> Work item: Restate the entries word for word and skip every image.

Data to use below:

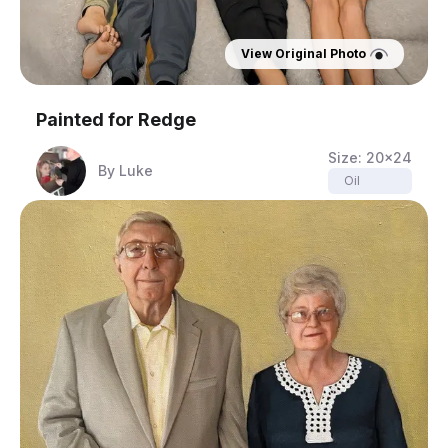
View Original Photo
Painted for
Redge
Size:
20x24
By
Luke
Oil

End of Data to use.

> Solution for this exercise:
View Original Photo
Painted for
Redge
Size:
20x24
By
Luke
Oil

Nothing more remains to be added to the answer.